Law of the European Union
Full course description
The Law of the European Union is a mandatory course in the second year European Law School bachelor programme. It builds upon and complements the International and European law course of the first year. It also links back to the EU law elements discussed in the Constitutional Law course and further lays the foundation for the third-year elective courses European law of the programme.

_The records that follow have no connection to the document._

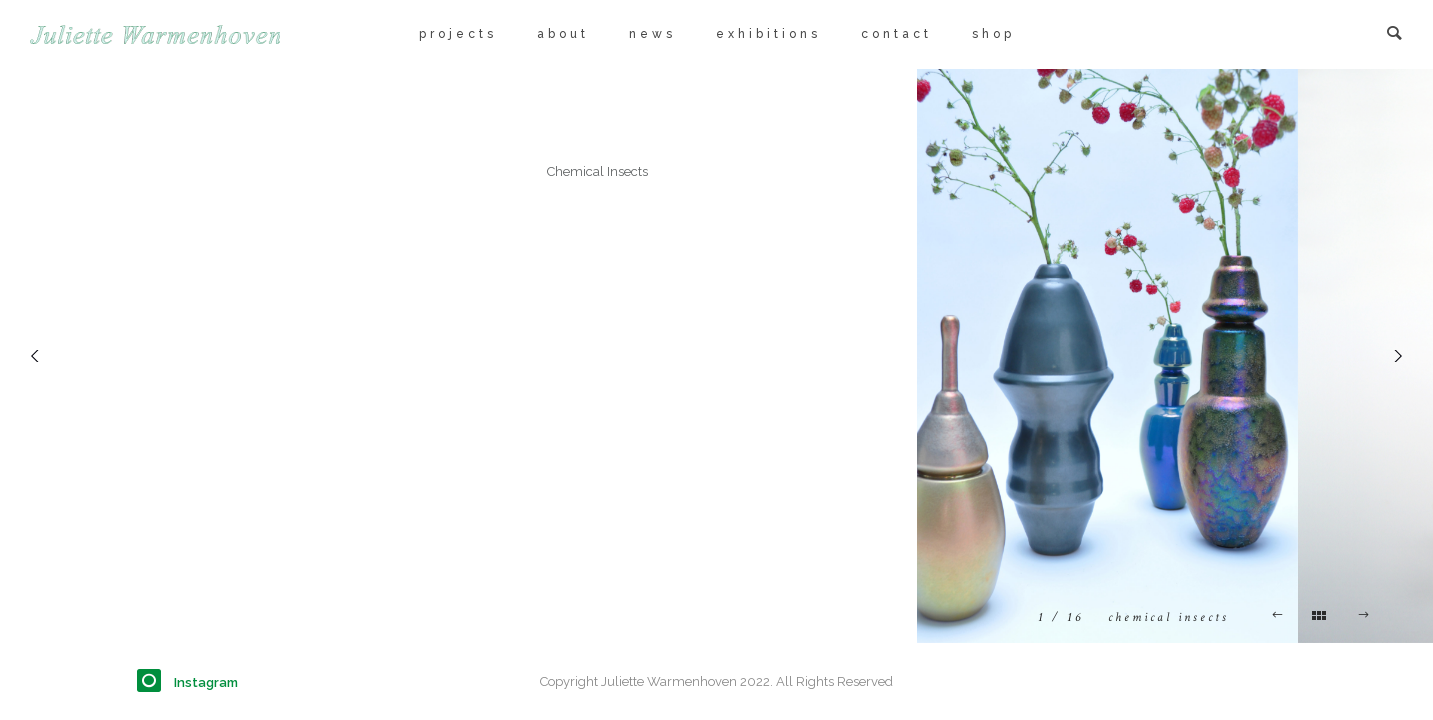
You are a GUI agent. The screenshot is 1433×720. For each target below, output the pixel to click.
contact (896, 34)
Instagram (206, 682)
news (652, 34)
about (563, 34)
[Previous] (40, 356)
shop (993, 34)
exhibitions (768, 34)
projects (458, 34)
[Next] (1393, 356)
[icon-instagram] (154, 681)
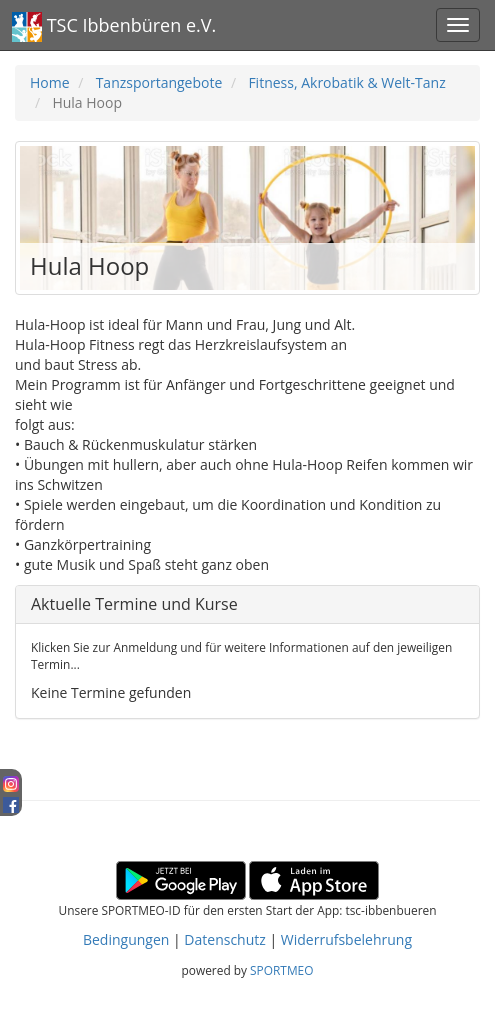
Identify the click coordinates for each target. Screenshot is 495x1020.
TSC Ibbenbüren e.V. (114, 27)
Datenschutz (224, 939)
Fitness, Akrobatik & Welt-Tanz (346, 82)
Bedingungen (126, 939)
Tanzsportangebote (159, 82)
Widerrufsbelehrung (346, 939)
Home (50, 82)
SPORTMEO (281, 970)
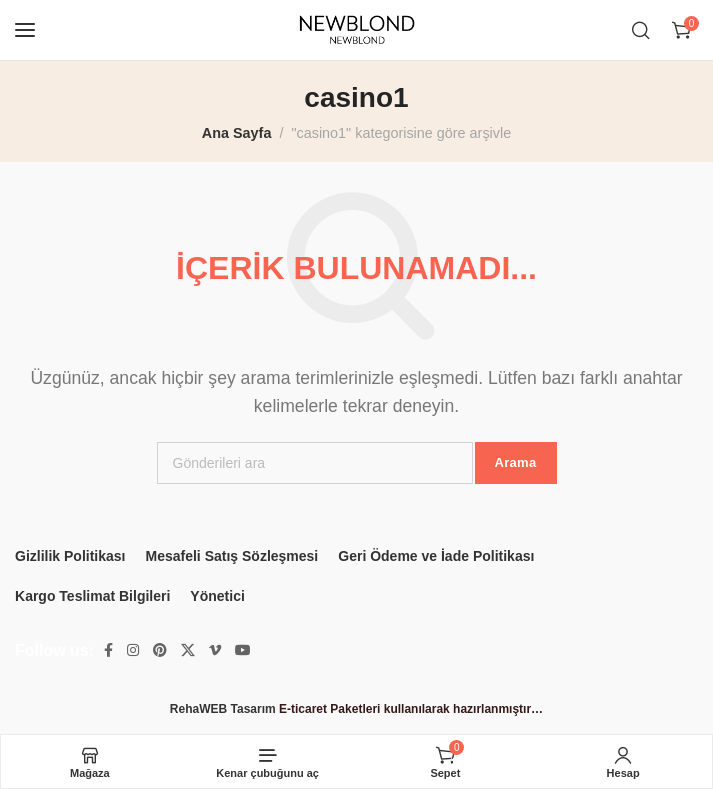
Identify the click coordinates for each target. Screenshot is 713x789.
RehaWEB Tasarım (223, 709)
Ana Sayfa (237, 133)
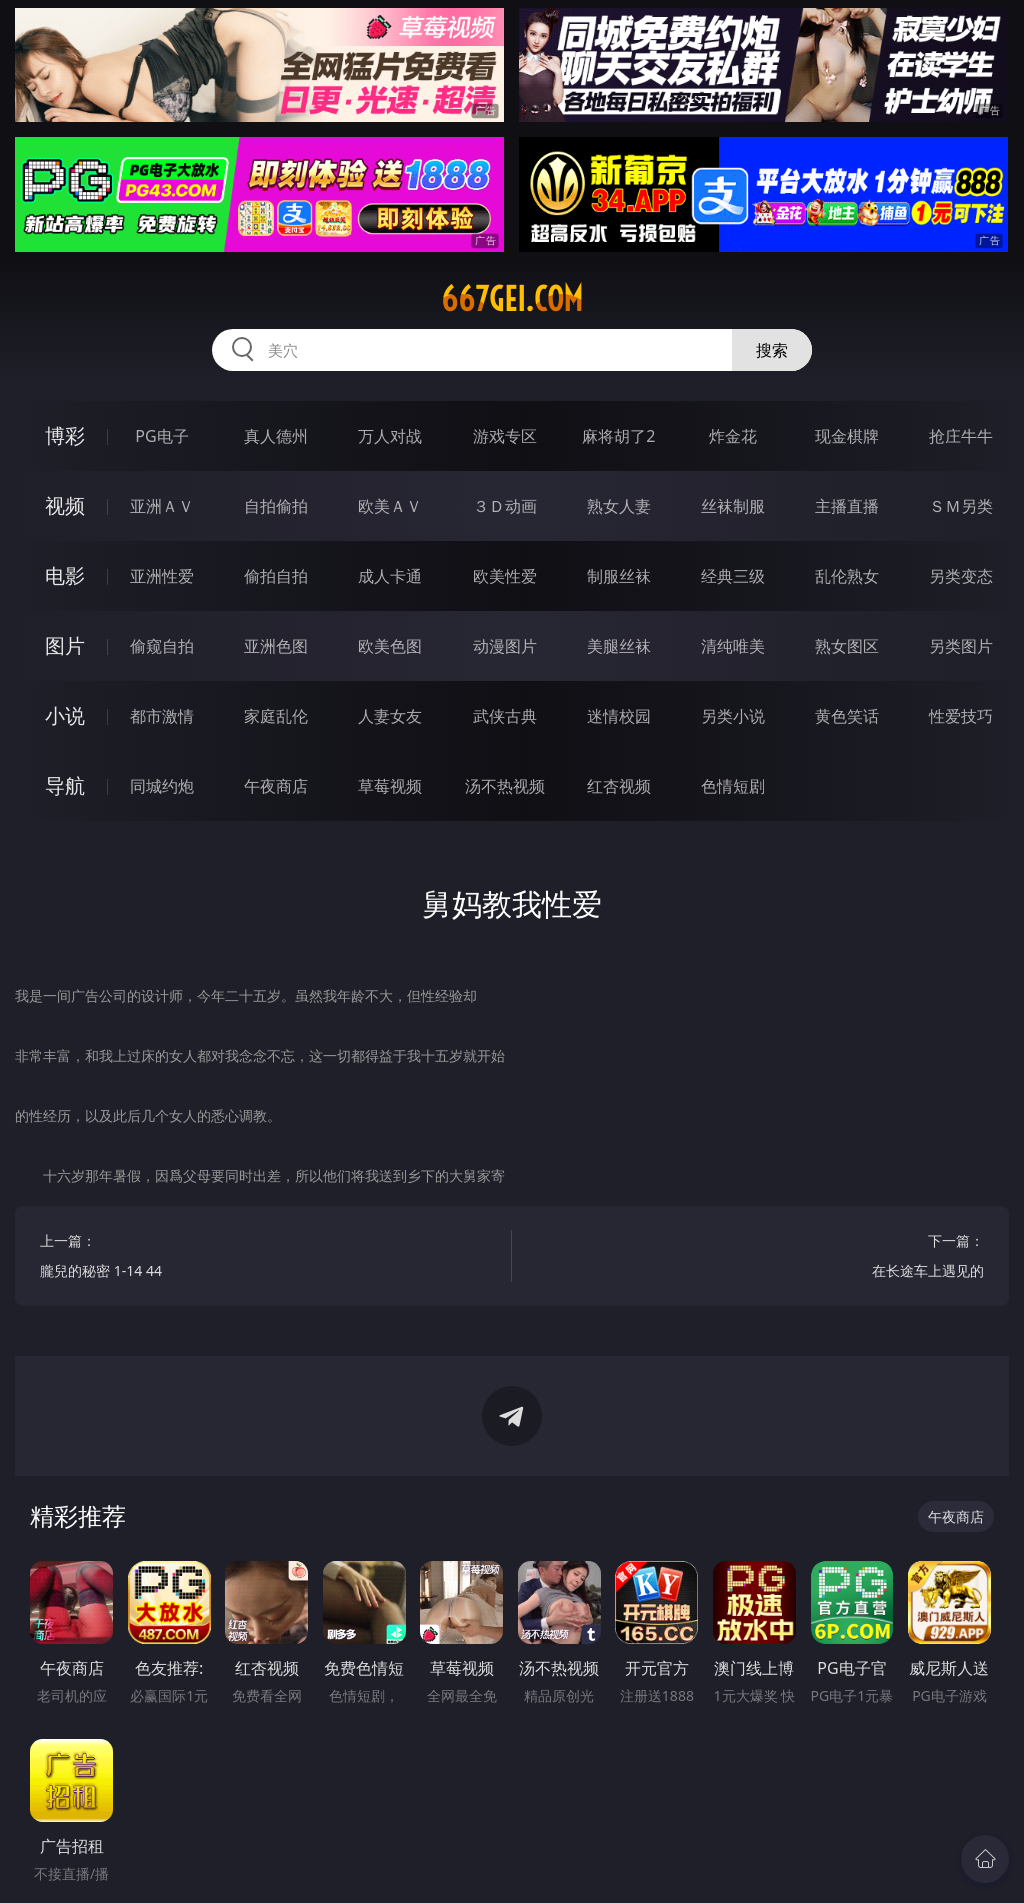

The objective is to provide students with an in-depth understanding of the main features of the law of the European Union. The course builds on and intends to deepen and broaden the knowledge of EU institutional law that students have acquired in the course International and European Law in the first year. It furthermore introduces the students to EU policies and herewith focuses on EU substantive law. The course adopts an integrated approach to EU law by connecting institutional and substantive issues of EU law in lectures and tutorials. The course is structured around the European Union objectives laid down in Article 3 TEU and examines how the EU as a legal and regulatory entity can achieve the Union’s economic objectives to create an internal market as well as its broader, more political and economic objectives of an area of freedom, security and justice and an economic and monetary union. It further will reflect on the values of the EU and EU policies towards the wider world.
Course objectives
By the end of the course students will be able to:
- identify, analyse, and use the sources of European Union law;
- analyse and assess the role of different actors (institutions, individuals, companies, etc) in the EU legal system;
- critically evaluate EU law law-making rules and processes, including examining the Union’s intergovernmental facets and compare them with the EU’s supranational features;
- examine and appraise how EU law operates in selected substantive areas, how law-making powers have been used in those areas, and which are the legal implications of the main EU rules and principles in those policy fields;
- compare and connect the institutional and substantive elements of EU law and analyse how those components interact;
- examine critically and apply the fundamental principles on the effect of EU law in domestic legal systems and evaluate the rules on judicial remedies for violations of EU law at national or EU level and whether they strike the appropriate balance between the protection of individuals and the balance of powers in the multilevel legal system;
- analyse and assess the main objectives of the EU legal and political order in their historical and societal context, considering the evolution of the EU from a market-based construction that is developing into a political Union through the expansion of the EU’s competences and of the scope of EU law.
Prerequisites
Course Introduction to International and European Law (IER1201)
Recommended reading
Paul Craig and Grainne De Burca, EU law, Oxford University, 8th edition 2024.